> [Assigned task]: After reading the data below, copy out every line that contains the word "estrutura".

> [Exercise materials]:
----------

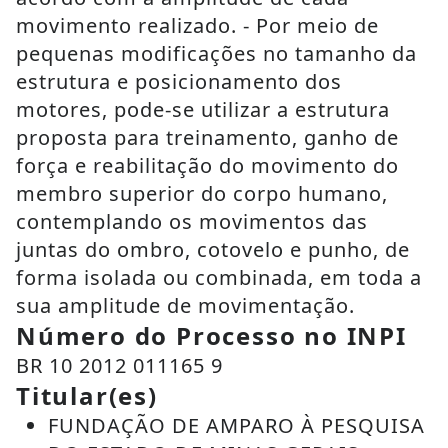
movimento realizado. - Por meio de
pequenas modificações no tamanho da
estrutura e posicionamento dos
motores, pode-se utilizar a estrutura
proposta para treinamento, ganho de
força e reabilitação do movimento do
membro superior do corpo humano,
contemplando os movimentos das
juntas do ombro, cotovelo e punho, de
forma isolada ou combinada, em toda a
sua amplitude de movimentação.
Número do Processo no INPI
BR 10 2012 011165 9
Titular(es)
FUNDAÇÃO DE AMPARO À PESQUISA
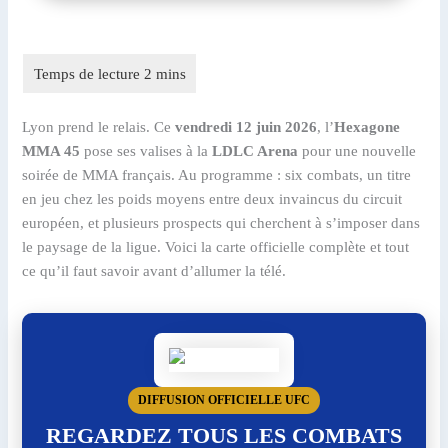
Lyon prend le relais. Ce
vendredi 12 juin 2026
, l’
Hexagone
MMA 45
pose ses valises à la
LDLC Arena
pour une nouvelle
soirée de MMA français. Au programme : six combats, un titre
en jeu chez les poids moyens entre deux invaincus du circuit
européen, et plusieurs prospects qui cherchent à s’imposer dans
le paysage de la ligue. Voici la carte officielle complète et tout
ce qu’il faut savoir avant d’allumer la télé.
DIFFUSION OFFICIELLE UFC
REGARDEZ TOUS LES COMBATS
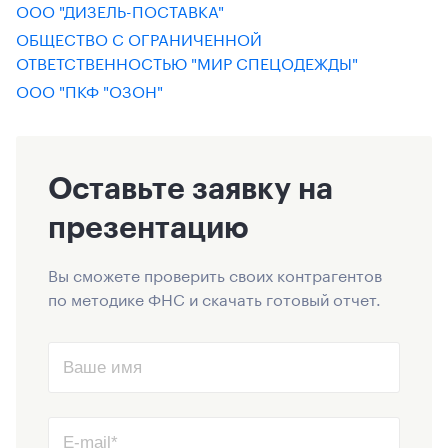
ООО "ДИЗЕЛЬ-ПОСТАВКА"
ОБЩЕСТВО С ОГРАНИЧЕННОЙ
ОТВЕТСТВЕННОСТЬЮ "МИР СПЕЦОДЕЖДЫ"
ООО "ПКФ "ОЗОН"
Оставьте заявку на
презентацию
Вы сможете проверить своих контрагентов
по методике ФНС и скачать готовый отчет.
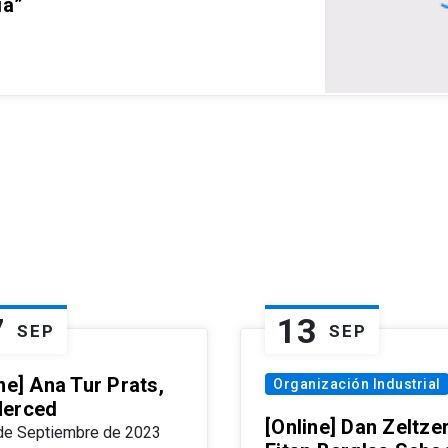
ia”
7
13
SEP
SEP
ne] Ana Tur Prats,
Organización Industrial
erced
[Online] Dan Zeltzer
de Septiembre de 2023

----------

> [Answer to this problem]:
estrutura e posicionamento dos
motores, pode-se utilizar a estrutura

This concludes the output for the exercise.